(Task brief): Your reply should reproduce each record precisely as written.

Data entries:
=== Begin Enclosure ===

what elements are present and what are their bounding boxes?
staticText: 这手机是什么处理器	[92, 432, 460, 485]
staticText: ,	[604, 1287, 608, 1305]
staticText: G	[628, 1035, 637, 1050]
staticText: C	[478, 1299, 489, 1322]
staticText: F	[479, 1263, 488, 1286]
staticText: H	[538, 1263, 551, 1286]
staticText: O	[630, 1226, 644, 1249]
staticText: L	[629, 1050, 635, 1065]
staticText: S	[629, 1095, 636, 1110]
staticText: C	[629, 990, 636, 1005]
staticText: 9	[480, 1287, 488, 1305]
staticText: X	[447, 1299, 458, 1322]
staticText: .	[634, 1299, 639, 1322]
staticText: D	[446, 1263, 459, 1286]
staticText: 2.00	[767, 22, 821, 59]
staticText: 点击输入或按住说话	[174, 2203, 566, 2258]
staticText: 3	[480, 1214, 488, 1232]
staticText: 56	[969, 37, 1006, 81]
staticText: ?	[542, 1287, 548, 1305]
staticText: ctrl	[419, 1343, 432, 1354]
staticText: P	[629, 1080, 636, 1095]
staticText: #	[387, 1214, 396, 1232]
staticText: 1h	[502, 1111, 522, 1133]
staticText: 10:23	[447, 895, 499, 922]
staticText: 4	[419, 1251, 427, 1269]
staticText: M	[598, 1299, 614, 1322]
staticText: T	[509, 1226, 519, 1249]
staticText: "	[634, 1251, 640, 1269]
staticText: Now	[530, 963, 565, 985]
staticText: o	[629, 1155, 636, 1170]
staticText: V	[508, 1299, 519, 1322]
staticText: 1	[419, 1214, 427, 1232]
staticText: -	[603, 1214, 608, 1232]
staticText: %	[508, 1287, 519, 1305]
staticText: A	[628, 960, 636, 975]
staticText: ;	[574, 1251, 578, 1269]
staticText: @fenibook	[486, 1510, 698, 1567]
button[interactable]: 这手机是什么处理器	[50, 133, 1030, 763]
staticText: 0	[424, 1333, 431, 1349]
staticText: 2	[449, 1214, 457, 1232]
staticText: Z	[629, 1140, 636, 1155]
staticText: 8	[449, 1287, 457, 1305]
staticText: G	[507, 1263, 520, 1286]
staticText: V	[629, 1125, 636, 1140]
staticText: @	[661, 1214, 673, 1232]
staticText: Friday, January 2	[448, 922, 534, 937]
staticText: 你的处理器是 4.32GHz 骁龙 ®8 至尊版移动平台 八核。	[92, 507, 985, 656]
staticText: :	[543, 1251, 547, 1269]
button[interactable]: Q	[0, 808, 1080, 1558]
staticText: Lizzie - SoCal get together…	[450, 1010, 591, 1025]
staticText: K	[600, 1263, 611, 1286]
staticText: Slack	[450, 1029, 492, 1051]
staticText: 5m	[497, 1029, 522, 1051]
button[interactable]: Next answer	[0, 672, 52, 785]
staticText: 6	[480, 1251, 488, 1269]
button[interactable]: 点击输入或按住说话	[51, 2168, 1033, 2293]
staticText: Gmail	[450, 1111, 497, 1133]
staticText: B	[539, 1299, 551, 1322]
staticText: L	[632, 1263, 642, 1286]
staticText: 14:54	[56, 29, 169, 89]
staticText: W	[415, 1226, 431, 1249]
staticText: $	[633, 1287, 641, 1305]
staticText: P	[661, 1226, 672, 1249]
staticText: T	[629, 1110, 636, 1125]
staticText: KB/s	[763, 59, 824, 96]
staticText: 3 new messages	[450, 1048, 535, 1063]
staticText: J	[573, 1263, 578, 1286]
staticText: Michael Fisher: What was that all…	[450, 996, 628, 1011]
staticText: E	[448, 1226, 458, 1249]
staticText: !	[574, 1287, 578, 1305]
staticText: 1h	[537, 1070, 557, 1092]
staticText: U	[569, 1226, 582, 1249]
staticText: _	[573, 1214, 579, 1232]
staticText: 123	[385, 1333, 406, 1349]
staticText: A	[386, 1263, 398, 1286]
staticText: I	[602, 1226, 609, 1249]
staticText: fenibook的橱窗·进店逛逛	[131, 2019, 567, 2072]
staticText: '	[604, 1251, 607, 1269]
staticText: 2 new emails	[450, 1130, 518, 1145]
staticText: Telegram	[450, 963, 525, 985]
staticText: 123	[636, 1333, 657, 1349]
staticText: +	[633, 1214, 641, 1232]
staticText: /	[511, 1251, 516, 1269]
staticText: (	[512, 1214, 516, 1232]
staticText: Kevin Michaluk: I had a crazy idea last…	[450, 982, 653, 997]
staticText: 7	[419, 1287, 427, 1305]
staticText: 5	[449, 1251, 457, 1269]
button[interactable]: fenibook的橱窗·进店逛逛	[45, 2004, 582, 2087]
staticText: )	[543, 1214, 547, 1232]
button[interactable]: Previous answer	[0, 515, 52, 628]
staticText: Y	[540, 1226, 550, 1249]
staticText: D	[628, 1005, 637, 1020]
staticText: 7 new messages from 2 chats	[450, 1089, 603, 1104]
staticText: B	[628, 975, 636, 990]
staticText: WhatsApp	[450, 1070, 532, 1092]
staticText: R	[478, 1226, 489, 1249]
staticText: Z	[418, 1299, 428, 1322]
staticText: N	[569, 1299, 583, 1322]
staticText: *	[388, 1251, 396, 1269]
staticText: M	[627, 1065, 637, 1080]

=== End Enclosure ===

(Exercise output):
what elements are present and what are their bounding boxes?
staticText: 这手机是什么处理器	[92, 432, 460, 485]
staticText: ,	[604, 1287, 608, 1305]
staticText: G	[628, 1035, 637, 1050]
staticText: C	[478, 1299, 489, 1322]
staticText: F	[479, 1263, 488, 1286]
staticText: H	[538, 1263, 551, 1286]
staticText: O	[630, 1226, 644, 1249]
staticText: L	[629, 1050, 635, 1065]
staticText: S	[629, 1095, 636, 1110]
staticText: C	[629, 990, 636, 1005]
staticText: 9	[480, 1287, 488, 1305]
staticText: X	[447, 1299, 458, 1322]
staticText: .	[634, 1299, 639, 1322]
staticText: D	[446, 1263, 459, 1286]
staticText: 2.00	[767, 22, 821, 59]
staticText: 点击输入或按住说话	[174, 2203, 566, 2258]
staticText: 3	[480, 1214, 488, 1232]
staticText: 56	[969, 37, 1006, 81]
staticText: ?	[542, 1287, 548, 1305]
staticText: ctrl	[419, 1343, 432, 1354]
staticText: P	[629, 1080, 636, 1095]
staticText: #	[387, 1214, 396, 1232]
staticText: 1h	[502, 1111, 522, 1133]
staticText: 10:23	[447, 895, 499, 922]
staticText: 4	[419, 1251, 427, 1269]
staticText: M	[598, 1299, 614, 1322]
staticText: T	[509, 1226, 519, 1249]
staticText: "	[634, 1251, 640, 1269]
staticText: Now	[530, 963, 565, 985]
staticText: o	[629, 1155, 636, 1170]
staticText: V	[508, 1299, 519, 1322]
staticText: 1	[419, 1214, 427, 1232]
staticText: -	[603, 1214, 608, 1232]
staticText: %	[508, 1287, 519, 1305]
staticText: A	[628, 960, 636, 975]
staticText: ;	[574, 1251, 578, 1269]
staticText: @fenibook	[486, 1510, 698, 1567]
button[interactable]: 这手机是什么处理器	[50, 133, 1030, 763]
staticText: 0	[424, 1333, 431, 1349]
staticText: 2	[449, 1214, 457, 1232]
staticText: Z	[629, 1140, 636, 1155]
staticText: 8	[449, 1287, 457, 1305]
staticText: G	[507, 1263, 520, 1286]
staticText: V	[629, 1125, 636, 1140]
staticText: @	[661, 1214, 673, 1232]
staticText: Friday, January 2	[448, 922, 534, 937]
staticText: 你的处理器是 4.32GHz 骁龙 ®8 至尊版移动平台 八核。	[92, 507, 985, 656]
staticText: :	[543, 1251, 547, 1269]
button[interactable]: Q	[0, 808, 1080, 1558]
staticText: Lizzie - SoCal get together…	[450, 1010, 591, 1025]
staticText: K	[600, 1263, 611, 1286]
staticText: Slack	[450, 1029, 492, 1051]
staticText: 5m	[497, 1029, 522, 1051]
button[interactable]: Next answer	[0, 672, 52, 785]
staticText: 6	[480, 1251, 488, 1269]
button[interactable]: 点击输入或按住说话	[51, 2168, 1033, 2293]
staticText: Gmail	[450, 1111, 497, 1133]
staticText: B	[539, 1299, 551, 1322]
staticText: L	[632, 1263, 642, 1286]
staticText: 14:54	[56, 29, 169, 89]
staticText: W	[415, 1226, 431, 1249]
staticText: $	[633, 1287, 641, 1305]
staticText: P	[661, 1226, 672, 1249]
staticText: T	[629, 1110, 636, 1125]
staticText: KB/s	[763, 59, 824, 96]
staticText: 3 new messages	[450, 1048, 535, 1063]
staticText: J	[573, 1263, 578, 1286]
staticText: Michael Fisher: What was that all…	[450, 996, 628, 1011]
staticText: E	[448, 1226, 458, 1249]
staticText: !	[574, 1287, 578, 1305]
staticText: 1h	[537, 1070, 557, 1092]
staticText: U	[569, 1226, 582, 1249]
staticText: _	[573, 1214, 579, 1232]
staticText: 123	[385, 1333, 406, 1349]
staticText: A	[386, 1263, 398, 1286]
staticText: I	[602, 1226, 609, 1249]
staticText: fenibook的橱窗·进店逛逛	[131, 2019, 567, 2072]
staticText: '	[604, 1251, 607, 1269]
staticText: 2 new emails	[450, 1130, 518, 1145]
staticText: Telegram	[450, 963, 525, 985]
staticText: 123	[636, 1333, 657, 1349]
staticText: +	[633, 1214, 641, 1232]
staticText: /	[511, 1251, 516, 1269]
staticText: (	[512, 1214, 516, 1232]
staticText: Kevin Michaluk: I had a crazy idea last…	[450, 982, 653, 997]
staticText: 7	[419, 1287, 427, 1305]
staticText: 5	[449, 1251, 457, 1269]
button[interactable]: fenibook的橱窗·进店逛逛	[45, 2004, 582, 2087]
staticText: )	[543, 1214, 547, 1232]
button[interactable]: Previous answer	[0, 515, 52, 628]
staticText: Y	[540, 1226, 550, 1249]
staticText: D	[628, 1005, 637, 1020]
staticText: 7 new messages from 2 chats	[450, 1089, 603, 1104]
staticText: B	[628, 975, 636, 990]
staticText: WhatsApp	[450, 1070, 532, 1092]
staticText: R	[478, 1226, 489, 1249]
staticText: Z	[418, 1299, 428, 1322]
staticText: N	[569, 1299, 583, 1322]
staticText: *	[388, 1251, 396, 1269]
staticText: M	[627, 1065, 637, 1080]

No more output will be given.